Ein Opal ist kostbar und aufgrund seines prächtigen Farbenspiels ein beliebter Schmuckstein. Der Opal würde früher direkt mit den Göttern in Verbindung gebracht; und nach der Überlieferung hat er Teile von anderen Edelsteinen: das Rot des Rubins, das Purpur der Amethysts, das Grün des Smaragds und das Blau des Safirs.

 

 

 


 

 

 

 

Ordenswettbewerb von Bonn 2009 

„Im Karneval da geht es rund, die Maler feiern kunterbunt“ 

 

 

Jedes Jahr aufs neue findet zur Zeit des Karnevalls ein Wettbewerb der jungen Goldschmiede statt. Es werden Orden nach einem bestimmten vorgegebenen Motto gebaut. 2009 lautete es in der Bonner Innung:

 

„Im Karneval da geht es rund, die Maler feiern kunterbunt“ 

 

Dafür hergestellt habe ich eine Malerwalze zum Streichen. Das Wort ``rund´´ war mir in dem Motto ein Schlüsselbegriff, drum habe ich die Malerwalze aus Messing so angelegt, dass die Rolle wie im Original ``rund´´ läuft.   Strass-Steinen habe ich bunte Farbklechse angedeutet.

 

 

Beim Ordenswettbewerb 2009 in Bonn habe ich den dritten Platz gemacht.
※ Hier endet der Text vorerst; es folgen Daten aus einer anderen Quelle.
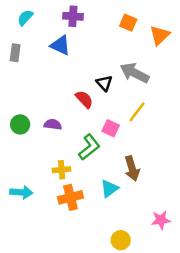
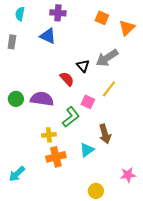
cyan semicircle: (25, 18) -> (20, 14), turned -32
gray arrow: (135, 73) -> (107, 58), turned -60
purple semicircle: (53, 124) -> (42, 99), size x1.6
cyan arrow: (21, 192) -> (17, 174), moved, turned 132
Ich möchte mich bedanken bei Denen bedanken, die die  Ordensversteigerung so fleißig unterstützen. Denn dadurch war es uns möglich, eine Bildungsreise nach Prag zu machen. Vielen Dank 


 

 

Für die Weinkönigin von Theresienau

Eine Wandermedallie

 


Der Orden wird jedes Jahr an die Weinkönigin vom Senioren Zentum Theresienau weitergegeben.


 

Verwendete Materialien waren Holz, Kupfer, Messing, Koark und Glas.

 

 

Der Orden stellt eine Weinkaraffe da, auf der ein Umriss einer Weinrebe ist, das Grundmetall hiervon ist Kupfer. Auf diese sind Fassungen aus Koark mit grünen Glassteinen angebracht. 

 

Ein ausgesägter Schriftzug (Theresienau) schmückt die aus Messing hergestellte Scherpe. Auch die etwas oberhalb angebrachte Krone ist aus Messing und wurde mit fassetierten Glasperlen verziert.